Goal of the exercise. Below is a block of records; return all of them exactly, but without the images.

Recorded data.
== Segment start ==

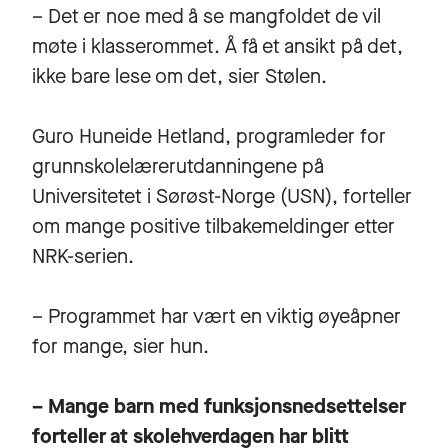
– Det er noe med å se mangfoldet de vil
møte i klasserommet. Å få et ansikt på det,
ikke bare lese om det, sier Stølen.
Guro Huneide Hetland, programleder for
grunnskolelærerutdanningene på
Universitetet i Sørøst-Norge (USN), forteller
om mange positive tilbakemeldinger etter
NRK-serien.
– Programmet har vært en viktig øyeåpner
for mange, sier hun.
– Mange barn med funksjonsnedsettelser
forteller at skolehverdagen har blitt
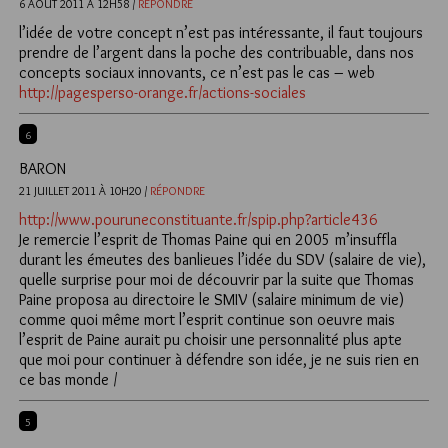
6 AOÛT 2011 À 12H58 /
RÉPONDRE
l’idée de votre concept n’est pas intéressante, il faut toujours
prendre de l’argent dans la poche des contribuable, dans nos
concepts sociaux innovants, ce n’est pas le cas – web
http://pagesperso-orange.fr/actions-sociales
6
BARON
21 JUILLET 2011 À 10H20 /
RÉPONDRE
http://www.pouruneconstituante.fr/spip.php?article436
Je remercie l’esprit de Thomas Paine qui en 2005 m’insuffla
durant les émeutes des banlieues l’idée du SDV (salaire de vie),
quelle surprise pour moi de découvrir par la suite que Thomas
Paine proposa au directoire le SMIV (salaire minimum de vie)
comme quoi même mort l’esprit continue son oeuvre mais
l’esprit de Paine aurait pu choisir une personnalité plus apte
que moi pour continuer à défendre son idée, je ne suis rien en
ce bas monde /
5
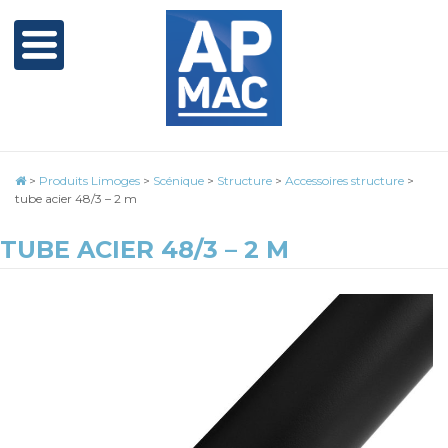
>
Produits Limoges
>
Scénique
>
Structure
>
Accessoires structure
>
tube acier 48/3 – 2 m
TUBE ACIER 48/3 – 2 M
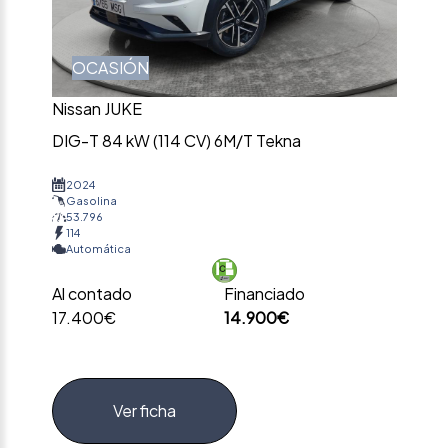
OCASIÓN
Nissan JUKE
DIG-T 84 kW (114 CV) 6M/T Tekna
2024
Gasolina
53.796
114
Automática
Al contado
Financiado
17.400€
14.900€
Ver ficha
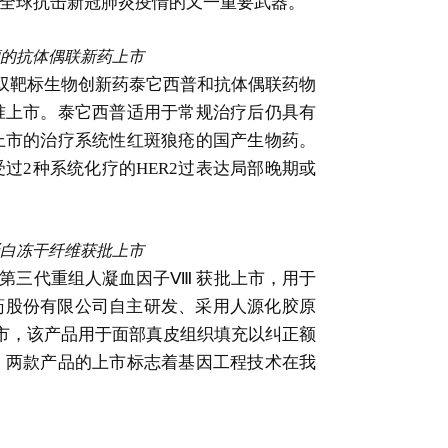
全球抗击新冠肺炎疫情的又一重要武器。
的抗体偶联新药上市
IL 双靶标生物创新药泰它西普和抗体偶联药物
准上市。泰它西普适用于常规治疗后仍具有
上市的治疗系统性红斑狼疮的国产生物药。
过2种系统化疗的HER2过表达局部晚期或
蛋白冻干纤维获批上市
第三代重组人凝血因子Ⅷ 获批上市，用于
药股份有限公司自主研发、采用人源化胶原
上市，该产品用于面部真皮组织填充以纠正额
。两款产品的上市标志着基因工程技术在我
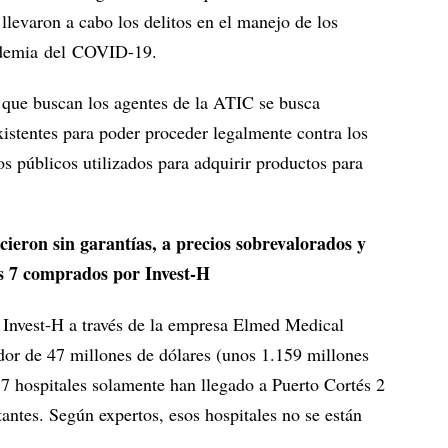
levaron a cabo los delitos en el manejo de los
andemia del COVID-19.
 que buscan los agentes de la ATIC se busca
existentes para poder proceder legalmente contra los
s públicos utilizados para adquirir productos para
cieron sin garantías, a precios sobrevalorados y
os 7 comprados por Invest-H
 Invest-H a través de la empresa Elmed Medical
or de 47 millones de dólares (unos 1.159 millones
 7 hospitales solamente han llegado a Puerto Cortés 2
stantes. Según expertos, esos hospitales no se están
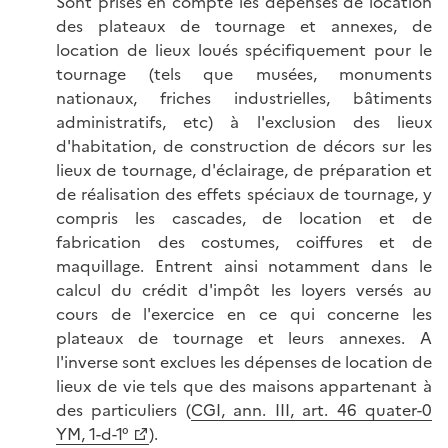
Sont prises en compte les dépenses de location
des plateaux de tournage et annexes, de
location de lieux loués spécifiquement pour le
tournage (tels que musées, monuments
nationaux, friches industrielles, bâtiments
administratifs, etc) à l'exclusion des lieux
d'habitation, de construction de décors sur les
lieux de tournage, d'éclairage, de préparation et
de réalisation des effets spéciaux de tournage, y
compris les cascades, de location et de
fabrication des costumes, coiffures et de
maquillage. Entrent ainsi notamment dans le
calcul du crédit d'impôt les loyers versés au
cours de l'exercice en ce qui concerne les
plateaux de tournage et leurs annexes. A
l'inverse sont exclues les dépenses de location de
lieux de vie tels que des maisons appartenant à
des particuliers (
CGI, ann. III, art. 46 quater-0
YM, 1-d-1°
).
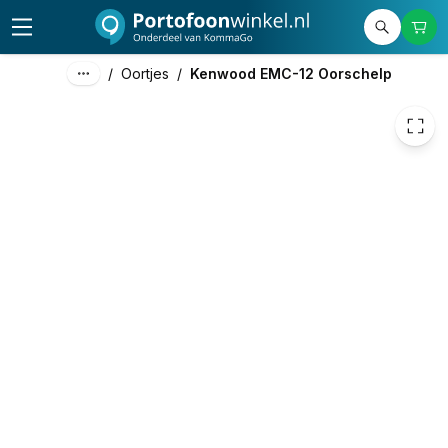
45,00
excl. btw
54,45
incl. btw
/
Oortjes
/
Kenwood EMC-12 Oorschelp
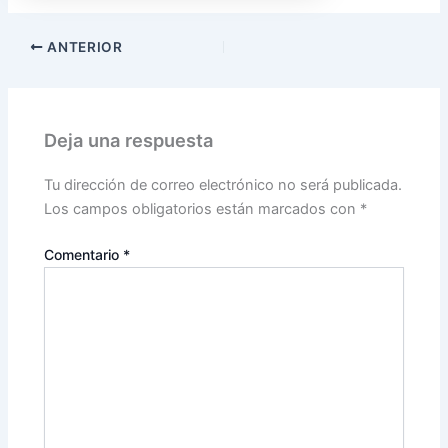
ANTERIOR
Deja una respuesta
Tu dirección de correo electrónico no será publicada.
Los campos obligatorios están marcados con
*
Comentario
*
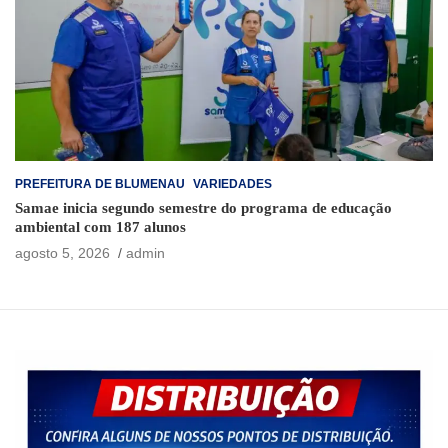
PREFEITURA DE BLUMENAU
VARIEDADES
Samae inicia segundo semestre do programa de educação
ambiental com 187 alunos
agosto 5, 2026
admin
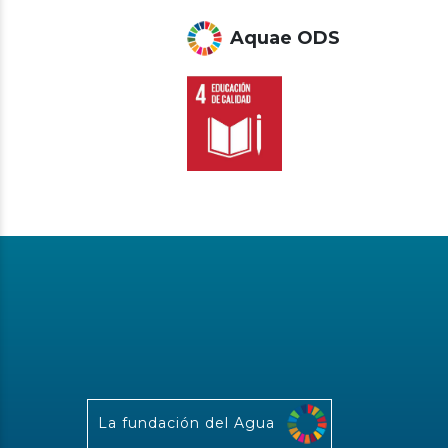
Aquae ODS
La fundación del Agua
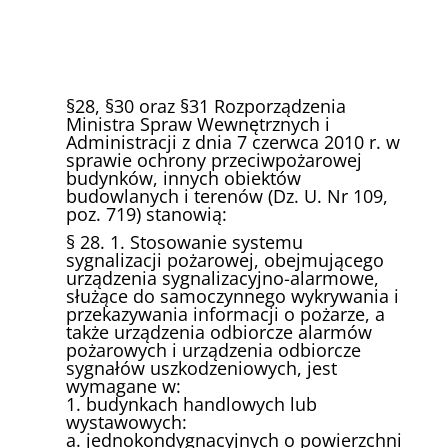
§28, §30 oraz §31 Rozporządzenia
Ministra Spraw Wewnętrznych i
Administracji z dnia 7 czerwca 2010 r. w
sprawie ochrony przeciwpożarowej
budynków, innych obiektów
budowlanych i terenów (Dz. U. Nr 109,
poz. 719) stanowią:
§ 28. 1. Stosowanie systemu
sygnalizacji pożarowej, obejmującego
urządzenia sygnalizacyjno-alarmowe,
służące do samoczynnego wykrywania i
przekazywania informacji o pożarze, a
także urządzenia odbiorcze alarmów
pożarowych i urządzenia odbiorcze
sygnałów uszkodzeniowych, jest
wymagane w:
1. budynkach handlowych lub
wystawowych:
a. jednokondygnacyjnych o powierzchni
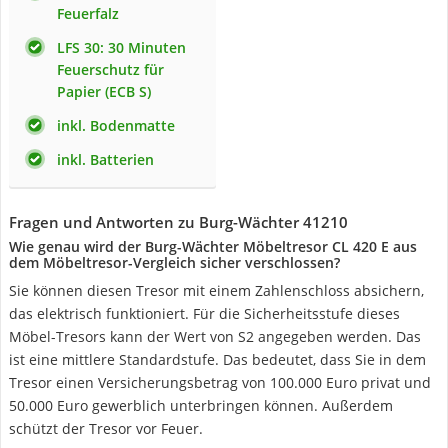
Feuerfalz
LFS 30: 30 Minuten
Feuerschutz für
Papier (ECB S)
inkl. Bodenmatte
inkl. Batterien
Fragen und Antworten zu Burg-Wächter 41210
Wie genau wird der Burg-Wächter Möbeltresor CL 420 E aus
dem Möbeltresor-Vergleich sicher verschlossen?
Sie können diesen Tresor mit einem Zahlenschloss absichern,
das elektrisch funktioniert. Für die Sicherheitsstufe dieses
Möbel-Tresors kann der Wert von S2 angegeben werden. Das
ist eine mittlere Standardstufe. Das bedeutet, dass Sie in dem
Tresor einen Versicherungsbetrag von 100.000 Euro privat und
50.000 Euro gewerblich unterbringen können. Außerdem
schützt der Tresor vor Feuer.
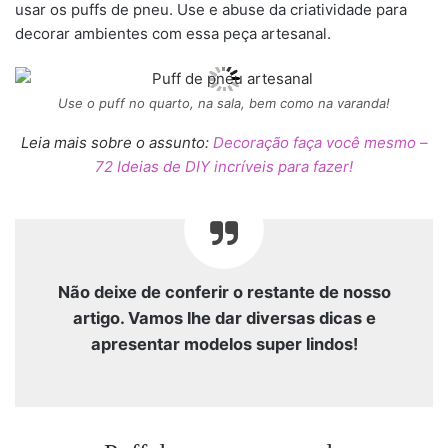
usar os puffs de pneu. Use e abuse da criatividade para
decorar ambientes com essa peça artesanal.
Use o puff no quarto, na sala, bem como na varanda!
Leia mais sobre o assunto:
Decoração faça você mesmo –
72 Ideias de DIY incríveis para fazer!
Não deixe de conferir o restante de nosso
artigo. Vamos lhe dar diversas dicas e
apresentar modelos super lindos!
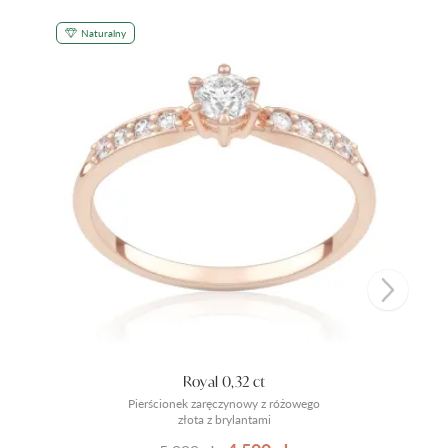
Naturalny
Royal 0,32 ct
Pierścionek zaręczynowy z różowego
złota z brylantami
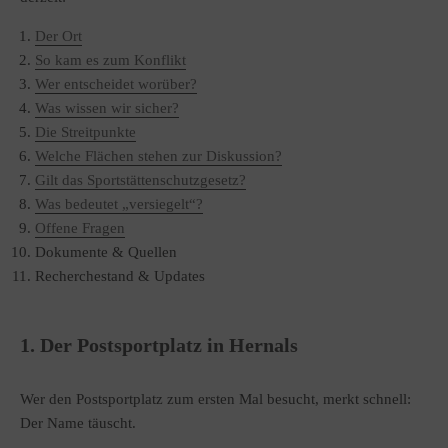
Der Ort
So kam es zum Konflikt
Wer entscheidet worüber?
Was wissen wir sicher?
Die Streitpunkte
Welche Flächen stehen zur Diskussion?
Gilt das Sportstättenschutzgesetz?
Was bedeutet „versiegelt“?
Offene Fragen
Dokumente & Quellen
Recherchestand & Updates
1. Der Postsportplatz in Hernals
Wer den Postsportplatz zum ersten Mal besucht, merkt schnell:
Der Name täuscht.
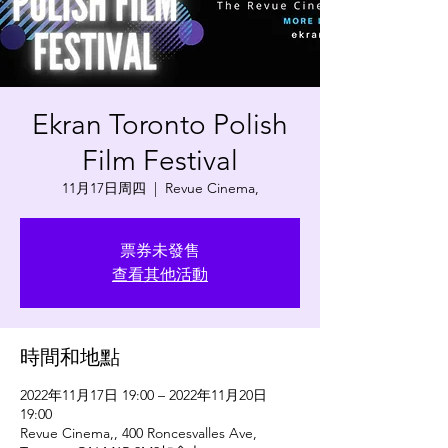
Ekran Toronto Polish
Film Festival
11月17日周四
  |  
Revue Cinema,
票券未發售
查看其他活動
時間和地點
2022年11月17日 19:00 – 2022年11月20日
19:00
Revue Cinema,, 400 Roncesvalles Ave,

== Segment end ==

Solution for this task.
– Det er noe med å se mangfoldet de vil
møte i klasserommet. Å få et ansikt på det,
ikke bare lese om det, sier Stølen.
Guro Huneide Hetland, programleder for
grunnskolelærerutdanningene på
Universitetet i Sørøst-Norge (USN), forteller
om mange positive tilbakemeldinger etter
NRK-serien.
– Programmet har vært en viktig øyeåpner
for mange, sier hun.
– Mange barn med funksjonsnedsettelser
forteller at skolehverdagen har blitt
6 AOÛT 2011 À 12H58 /
RÉPONDRE
l’idée de votre concept n’est pas intéressante, il faut toujours
prendre de l’argent dans la poche des contribuable, dans nos
concepts sociaux innovants, ce n’est pas le cas – web
http://pagesperso-orange.fr/actions-sociales
6
BARON
21 JUILLET 2011 À 10H20 /
RÉPONDRE
http://www.pouruneconstituante.fr/spip.php?article436
Je remercie l’esprit de Thomas Paine qui en 2005 m’insuffla
durant les émeutes des banlieues l’idée du SDV (salaire de vie),
quelle surprise pour moi de découvrir par la suite que Thomas
Paine proposa au directoire le SMIV (salaire minimum de vie)
comme quoi même mort l’esprit continue son oeuvre mais
l’esprit de Paine aurait pu choisir une personnalité plus apte
que moi pour continuer à défendre son idée, je ne suis rien en
ce bas monde /
5
>
Produits Limoges
>
Scénique
>
Structure
>
Accessoires structure
>
tube acier 48/3 – 2 m
TUBE ACIER 48/3 – 2 M
OCASIÓN
Nissan JUKE
DIG-T 84 kW (114 CV) 6M/T Tekna
2024
Gasolina
53.796
114
Automática
Al contado
Financiado
17.400€
14.900€
Ver ficha
全球抗击新冠肺炎疫情的又一重要武器。
的抗体偶联新药上市
IL 双靶标生物创新药泰它西普和抗体偶联药物
准上市。泰它西普适用于常规治疗后仍具有
上市的治疗系统性红斑狼疮的国产生物药。
过2种系统化疗的HER2过表达局部晚期或
蛋白冻干纤维获批上市
第三代重组人凝血因子Ⅷ 获批上市，用于
药股份有限公司自主研发、采用人源化胶原
上市，该产品用于面部真皮组织填充以纠正额
。两款产品的上市标志着基因工程技术在我
levaron a cabo los delitos en el manejo de los
andemia del COVID-19.
 que buscan los agentes de la ATIC se busca
existentes para poder proceder legalmente contra los
s públicos utilizados para adquirir productos para
cieron sin garantías, a precios sobrevalorados y
os 7 comprados por Invest-H
 Invest-H a través de la empresa Elmed Medical
or de 47 millones de dólares (unos 1.159 millones
 7 hospitales solamente han llegado a Puerto Cortés 2
stantes. Según expertos, esos hospitales no se están
Sont prises en compte les dépenses de location
des plateaux de tournage et annexes, de
location de lieux loués spécifiquement pour le
tournage (tels que musées, monuments
nationaux, friches industrielles, bâtiments
administratifs, etc) à l'exclusion des lieux
d'habitation, de construction de décors sur les
lieux de tournage, d'éclairage, de préparation et
de réalisation des effets spéciaux de tournage, y
compris les cascades, de location et de
fabrication des costumes, coiffures et de
maquillage. Entrent ainsi notamment dans le
calcul du crédit d'impôt les loyers versés au
cours de l'exercice en ce qui concerne les
plateaux de tournage et leurs annexes. A
l'inverse sont exclues les dépenses de location de
lieux de vie tels que des maisons appartenant à
des particuliers (
CGI, ann. III, art. 46 quater-0
YM, 1-d-1°
).
45,00
excl. btw
54,45
incl. btw
/
Oortjes
/
Kenwood EMC-12 Oorschelp
ANTERIOR
Deja una respuesta
Tu dirección de correo electrónico no será publicada.
Los campos obligatorios están marcados con
*
Comentario
*
PREFEITURA DE BLUMENAU
VARIEDADES
Samae inicia segundo semestre do programa de educação
ambiental com 187 alunos
agosto 5, 2026
admin
Aquae ODS
La fundación del Agua
§28, §30 oraz §31 Rozporządzenia
Ministra Spraw Wewnętrznych i
Administracji z dnia 7 czerwca 2010 r. w
sprawie ochrony przeciwpożarowej
budynków, innych obiektów
budowlanych i terenów (Dz. U. Nr 109,
poz. 719) stanowią:
§ 28. 1. Stosowanie systemu
sygnalizacji pożarowej, obejmującego
urządzenia sygnalizacyjno-alarmowe,
służące do samoczynnego wykrywania i
przekazywania informacji o pożarze, a
także urządzenia odbiorcze alarmów
pożarowych i urządzenia odbiorcze
sygnałów uszkodzeniowych, jest
wymagane w:
1. budynkach handlowych lub
wystawowych:
a. jednokondygnacyjnych o powierzchni
Feuerfalz
LFS 30: 30 Minuten
Feuerschutz für
Papier (ECB S)
inkl. Bodenmatte
inkl. Batterien
Fragen und Antworten zu Burg-Wächter 41210
Wie genau wird der Burg-Wächter Möbeltresor CL 420 E aus
dem Möbeltresor-Vergleich sicher verschlossen?
Sie können diesen Tresor mit einem Zahlenschloss absichern,
das elektrisch funktioniert. Für die Sicherheitsstufe dieses
Möbel-Tresors kann der Wert von S2 angegeben werden. Das
ist eine mittlere Standardstufe. Das bedeutet, dass Sie in dem
Tresor einen Versicherungsbetrag von 100.000 Euro privat und
50.000 Euro gewerblich unterbringen können. Außerdem
schützt der Tresor vor Feuer.
usar os puffs de pneu. Use e abuse da criatividade para
decorar ambientes com essa peça artesanal.
Use o puff no quarto, na sala, bem como na varanda!
Leia mais sobre o assunto:
Decoração faça você mesmo –
72 Ideias de DIY incríveis para fazer!
Não deixe de conferir o restante de nosso
artigo. Vamos lhe dar diversas dicas e
apresentar modelos super lindos!
Naturalny
Royal 0,32 ct
Pierścionek zaręczynowy z różowego
złota z brylantami
Der Ort
So kam es zum Konflikt
Wer entscheidet worüber?
Was wissen wir sicher?
Die Streitpunkte
Welche Flächen stehen zur Diskussion?
Gilt das Sportstättenschutzgesetz?
Was bedeutet „versiegelt“?
Offene Fragen
Dokumente & Quellen
Recherchestand & Updates
1. Der Postsportplatz in Hernals
Wer den Postsportplatz zum ersten Mal besucht, merkt schnell:
Der Name täuscht.
Ekran Toronto Polish
Film Festival
11月17日周四
  |  
Revue Cinema,
票券未發售
查看其他活動
時間和地點
2022年11月17日 19:00 – 2022年11月20日
19:00
Revue Cinema,, 400 Roncesvalles Ave,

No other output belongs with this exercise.